Pricing drives robo adviser’s fiduciary focus
Guideline Investments recently became the first robo-adviser serving 401(k) plans to achieve the Centre for Fiduciary Excellence Investment Advisor certification. The designation is based on adherence to fiduciary best practices.
“This is significant because the firm uses a highly structured and automated process while maintaining the checks and balances necessary for an excellent fiduciary program within their scope of service,” explains Carlos Panksep, managing director of CEFEX. Guideline’s digital advice platform is overseen by investment professionals and “organized to prudently deliver investment advice to qualified retirement plans,” he adds.
The value of this independent certification manifests itself in multiple ways in the eyes of investment adviser Nate Wall, founder of i2i Financial, which began recommending Guideline as one of its provider solutions to employer customers about six months ago.
For example, he considers the payroll integration with a vendor like Gusto or ADP indispensable since the timing and accuracy of payroll contributions is one of his biggest concerns for many smaller groups.
Additional selling points on Guideline include a willingness to explain its process with transparency and that their staff has been very responsive to his team and their plan sponsors. Wall believes these touches add humanity to the robo adviser’s technology.
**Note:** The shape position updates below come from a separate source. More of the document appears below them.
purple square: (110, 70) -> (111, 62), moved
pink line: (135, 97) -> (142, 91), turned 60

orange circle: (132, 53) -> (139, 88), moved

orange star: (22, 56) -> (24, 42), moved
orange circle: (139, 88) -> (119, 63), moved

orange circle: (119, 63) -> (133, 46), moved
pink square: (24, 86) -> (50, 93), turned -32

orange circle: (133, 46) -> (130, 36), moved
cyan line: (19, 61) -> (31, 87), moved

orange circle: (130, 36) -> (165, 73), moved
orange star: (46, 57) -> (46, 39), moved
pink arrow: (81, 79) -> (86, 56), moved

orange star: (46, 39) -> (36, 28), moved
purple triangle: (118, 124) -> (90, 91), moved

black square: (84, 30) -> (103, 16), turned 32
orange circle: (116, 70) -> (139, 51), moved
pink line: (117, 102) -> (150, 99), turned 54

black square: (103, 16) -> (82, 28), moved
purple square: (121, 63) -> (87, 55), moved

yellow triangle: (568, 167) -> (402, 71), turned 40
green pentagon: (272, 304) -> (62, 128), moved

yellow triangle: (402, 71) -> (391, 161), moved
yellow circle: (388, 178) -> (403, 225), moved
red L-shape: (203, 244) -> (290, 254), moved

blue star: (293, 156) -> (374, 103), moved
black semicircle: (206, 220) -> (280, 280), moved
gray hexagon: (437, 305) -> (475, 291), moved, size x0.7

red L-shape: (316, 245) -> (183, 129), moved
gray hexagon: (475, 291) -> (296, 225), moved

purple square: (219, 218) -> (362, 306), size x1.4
Guideline’s flat rate administration fee per active participant is equally inviting for his 401(k) clientele. The company describes itself as “the only 401(k) provider that doesn’t charge participants any fees on investments, regardless of the value of their assets or retirement account balance.” The arrangement is not only affordable, Wall says, but in his opinion better suited to the fiduciary philosophy of securing fees that are in the best interest of plan participants.
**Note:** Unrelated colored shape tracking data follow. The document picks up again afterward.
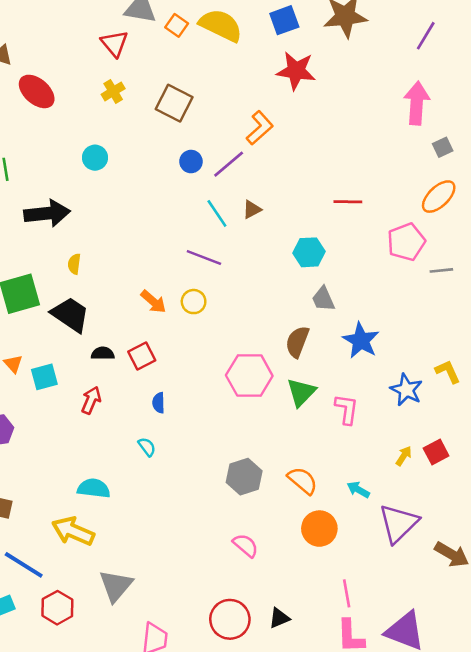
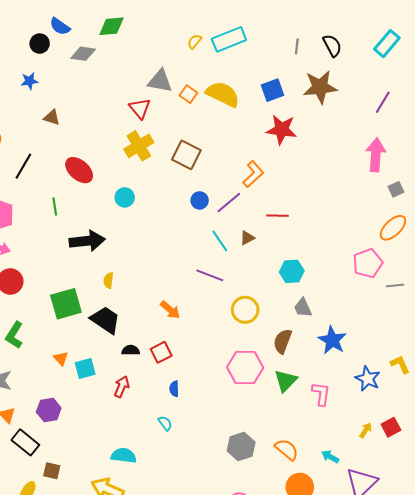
red ellipse: (37, 91) -> (79, 170), moved
yellow cross: (113, 91) -> (139, 146), size x1.6
red line: (348, 202) -> (278, 216), moved
yellow circle: (194, 302) -> (245, 310), moved, size x1.4

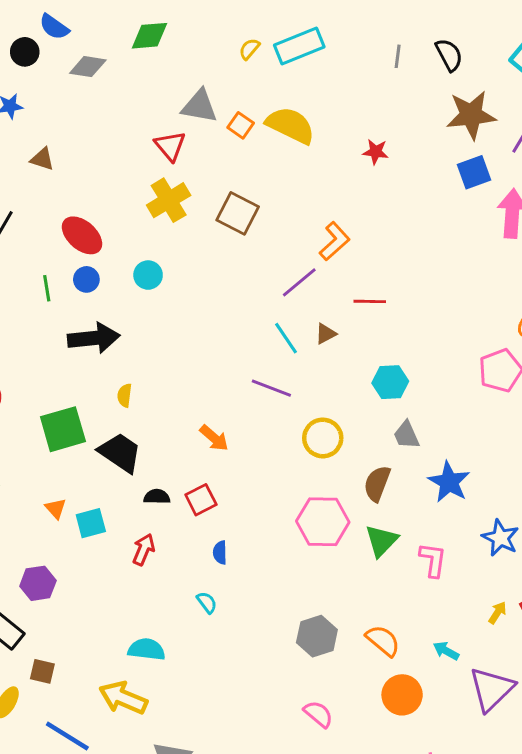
green diamond: (111, 26) -> (150, 36), moved
brown star: (320, 87) -> (471, 115), moved
blue square: (272, 90) -> (474, 172), moved
red star: (282, 130) -> (376, 152), moved, size x0.6
blue circle: (200, 200) -> (86, 279), moved

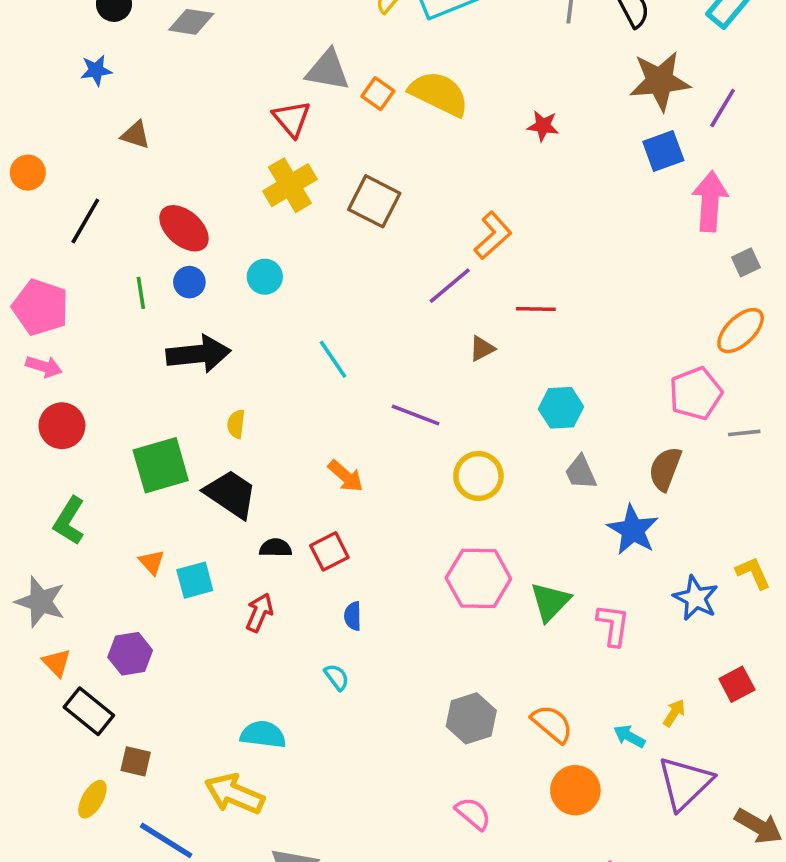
cyan line: (286, 338) -> (333, 359), moved
brown semicircle: (377, 483) -> (665, 469), moved
yellow arrow: (497, 613) -> (674, 713), moved

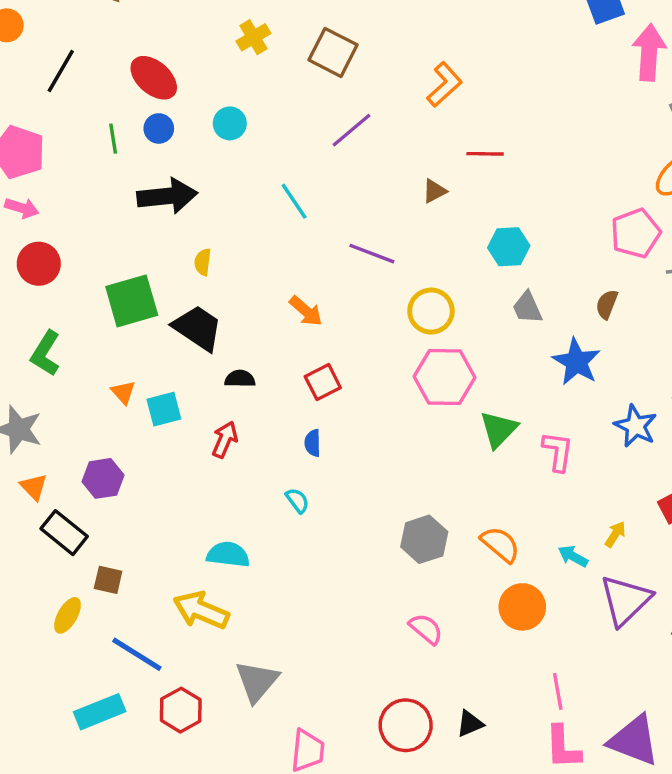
yellow cross: (290, 185) -> (253, 37), size x0.7
purple line: (450, 286) -> (352, 130), moved
brown semicircle: (665, 469) -> (607, 304), size x0.7
red square: (329, 551) -> (323, 382), moved
pink hexagon: (478, 578) -> (445, 377), moved

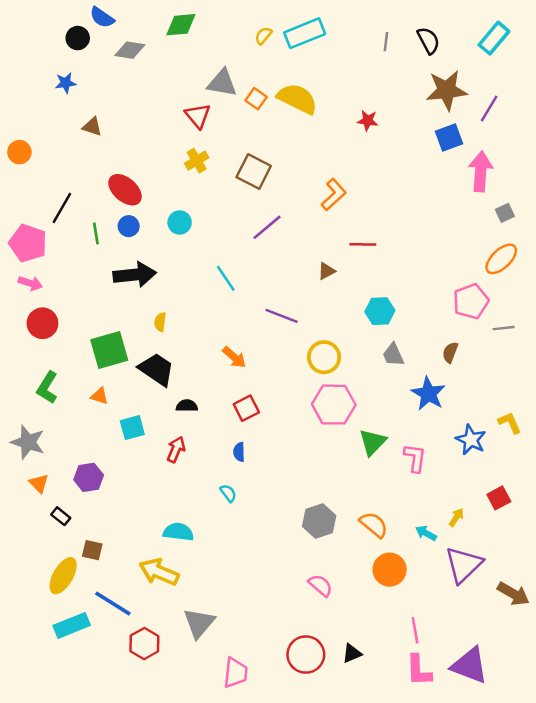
black line: (61, 71) -> (62, 208), moved
orange triangle: (123, 392) -> (100, 396), moved, turned -30
black rectangle: (64, 533) -> (61, 516), size x0.6
yellow ellipse: (67, 615) -> (63, 576), size x1.4
cyan rectangle: (100, 712) -> (72, 625), moved

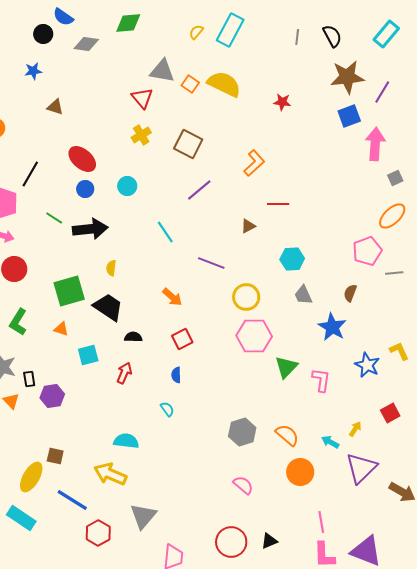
cyan rectangle: (305, 33) -> (230, 30), turned -40
green line: (96, 233) -> (54, 218), moved, turned -48
black rectangle: (61, 516) -> (29, 379), moved, turned 42
cyan rectangle: (72, 625) -> (21, 518), moved, turned 56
Kevin Busque, Guideline’s co-founder and CEO, likens his company’s pricing to that of a software company. “We legally and happily do everything in the best interest of the participant, and that’s because we are not compensated in any way by participant balances,” he says, noting a preference “to independently certify every component of our stack.”
In fact, as much as 80% of the service provider’s business involves new 401(k) accounts that typically no one has wanted, as Busque explains, “because they don’t have assets under management. Therefore, there’s no way for them to monetize it.”
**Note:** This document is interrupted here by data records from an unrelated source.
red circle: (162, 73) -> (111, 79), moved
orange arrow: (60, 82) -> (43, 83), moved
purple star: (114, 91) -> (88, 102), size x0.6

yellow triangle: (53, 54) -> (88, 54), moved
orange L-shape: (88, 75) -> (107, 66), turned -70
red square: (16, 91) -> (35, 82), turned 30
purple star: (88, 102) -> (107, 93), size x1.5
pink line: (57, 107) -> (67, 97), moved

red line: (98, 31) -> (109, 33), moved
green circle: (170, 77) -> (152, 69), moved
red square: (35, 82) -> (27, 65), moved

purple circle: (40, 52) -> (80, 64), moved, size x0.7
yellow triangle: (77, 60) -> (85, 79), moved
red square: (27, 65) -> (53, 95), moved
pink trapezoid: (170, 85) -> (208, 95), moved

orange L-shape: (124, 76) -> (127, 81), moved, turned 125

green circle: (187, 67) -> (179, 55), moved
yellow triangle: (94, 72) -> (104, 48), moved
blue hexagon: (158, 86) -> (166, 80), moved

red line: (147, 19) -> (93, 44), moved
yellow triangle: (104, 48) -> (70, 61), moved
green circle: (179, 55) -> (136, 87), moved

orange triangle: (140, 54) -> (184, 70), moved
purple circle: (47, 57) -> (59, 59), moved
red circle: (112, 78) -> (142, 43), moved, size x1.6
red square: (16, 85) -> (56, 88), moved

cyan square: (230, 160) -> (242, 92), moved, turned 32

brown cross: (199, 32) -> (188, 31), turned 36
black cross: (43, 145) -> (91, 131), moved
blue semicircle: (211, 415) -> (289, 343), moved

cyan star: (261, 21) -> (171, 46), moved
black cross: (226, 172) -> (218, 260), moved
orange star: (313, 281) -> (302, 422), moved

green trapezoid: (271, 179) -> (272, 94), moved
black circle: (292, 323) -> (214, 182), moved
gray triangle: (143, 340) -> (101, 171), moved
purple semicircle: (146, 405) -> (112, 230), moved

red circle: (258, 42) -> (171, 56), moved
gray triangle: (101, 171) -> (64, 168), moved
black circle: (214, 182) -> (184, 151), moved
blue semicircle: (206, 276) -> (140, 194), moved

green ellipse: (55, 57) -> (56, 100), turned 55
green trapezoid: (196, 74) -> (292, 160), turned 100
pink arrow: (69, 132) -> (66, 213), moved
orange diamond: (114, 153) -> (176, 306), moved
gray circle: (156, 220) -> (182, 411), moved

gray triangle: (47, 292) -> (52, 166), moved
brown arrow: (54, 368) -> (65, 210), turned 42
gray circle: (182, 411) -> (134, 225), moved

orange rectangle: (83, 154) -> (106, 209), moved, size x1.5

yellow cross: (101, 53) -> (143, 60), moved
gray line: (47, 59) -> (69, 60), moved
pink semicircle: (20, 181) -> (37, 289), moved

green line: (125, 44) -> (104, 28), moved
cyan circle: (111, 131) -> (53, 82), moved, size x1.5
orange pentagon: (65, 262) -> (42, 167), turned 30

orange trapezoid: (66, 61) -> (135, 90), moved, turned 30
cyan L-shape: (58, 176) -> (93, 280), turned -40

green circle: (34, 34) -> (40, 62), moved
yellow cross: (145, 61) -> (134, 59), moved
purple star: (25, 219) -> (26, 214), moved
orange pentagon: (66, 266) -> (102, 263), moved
Guideline’s proprietary algorithm serves small and midsize businesses with up to 1,000 plan participants that understand passive investing. The company boasts more than 4,200 clients with half a billion dollars in assets under management. Its recordkeeping and administration services also have been certified by CEFEX, as well as the American Society of Pension Professionals & Actuaries.
CEFEX conducted a rigorous assessment that included an on-site visit to examine Guideline’s recordkeeping system. The vendor’s investment advisory processes were assessed against a standard containing 21 fiduciary practices with supporting criteria described in the handbook “Prudent Practices For Investment Advisors” published by Fi360, which owns CEFEX.
What Wall particularly appreciates about robo-advising is that it layers leading-edge technology onto the more traditional asset allocation chassis for more personalized recommendations. He says this approach enables participants to provide additional personal information such as their salary, age, and risk tolerance to determine more appropriate allocations better suited for the participant’s individual circumstance.
“I’m not a fan of people day trading within their retirement accounts,” he says, “so the better tools that we can help them with diversifying their portfolios, making informed decisions and not over reacting to market conditions is in the best interest of participants.”